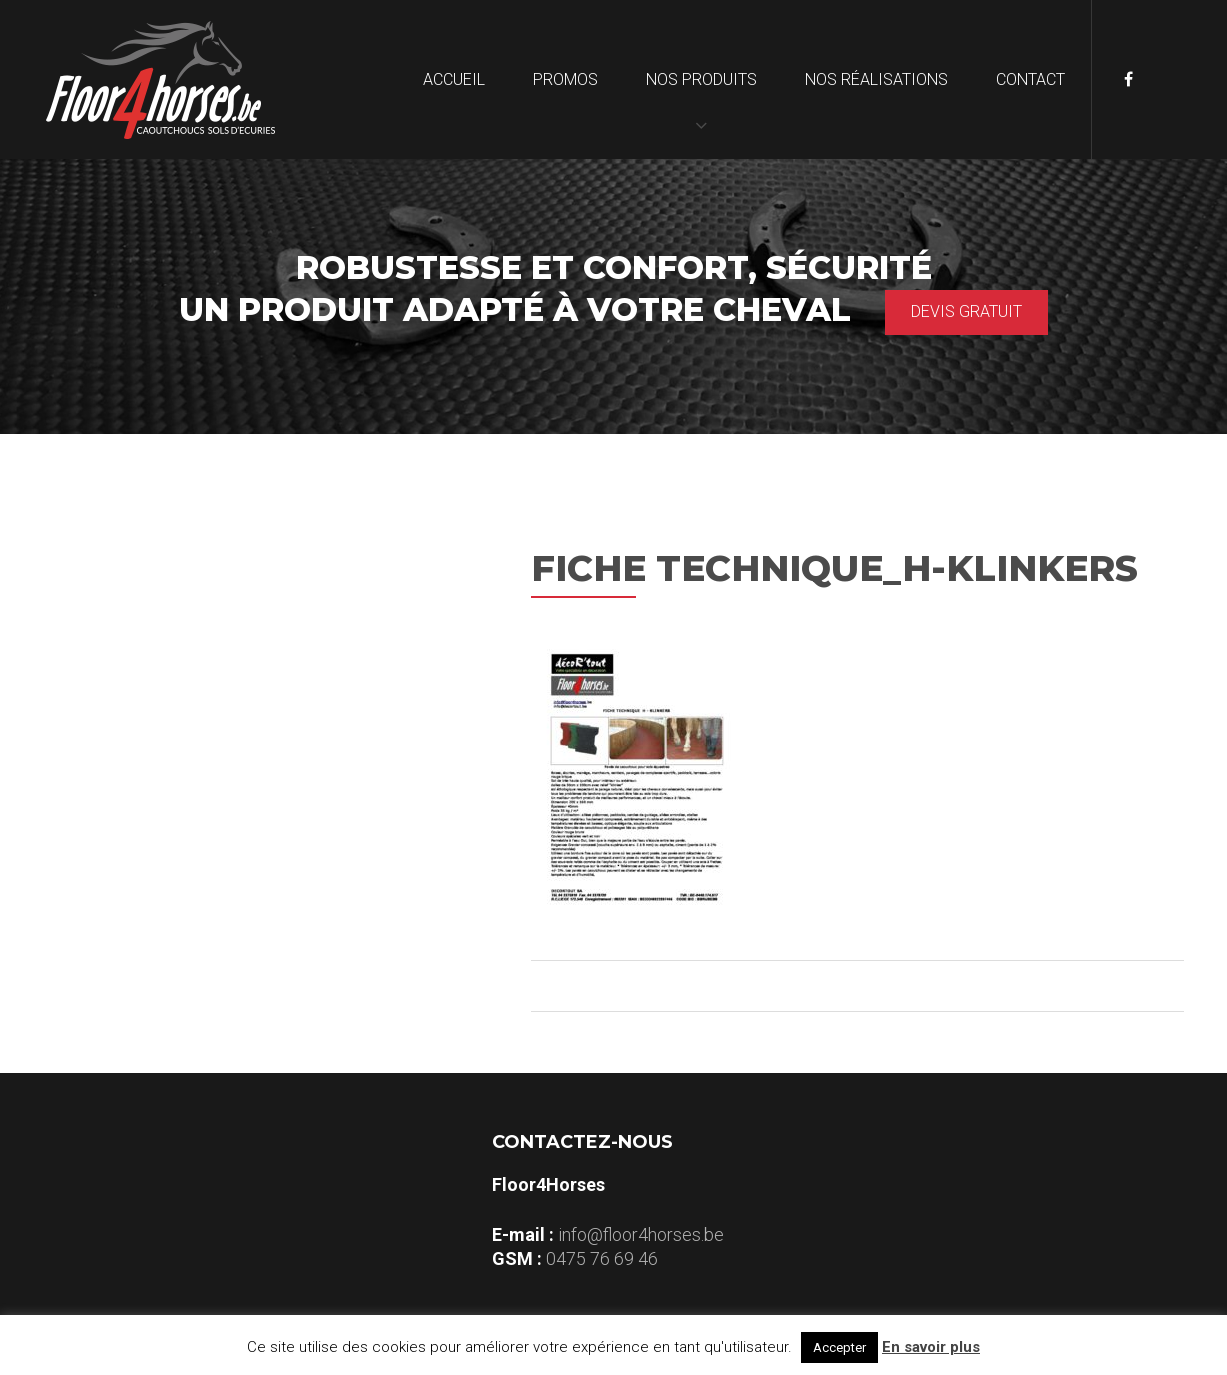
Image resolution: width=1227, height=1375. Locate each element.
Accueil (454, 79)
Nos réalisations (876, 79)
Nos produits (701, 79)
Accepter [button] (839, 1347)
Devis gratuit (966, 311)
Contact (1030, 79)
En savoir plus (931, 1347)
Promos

--- The task ---
No images belong in the copy. Transcribe every record exactly.

--- Task answer ---
Image resolution: width=1227, height=1375. Locate each element.
Accueil (454, 79)
Nos réalisations (876, 79)
Nos produits (701, 79)
Accepter [button] (839, 1347)
Devis gratuit (966, 311)
Contact (1030, 79)
En savoir plus (931, 1347)
Promos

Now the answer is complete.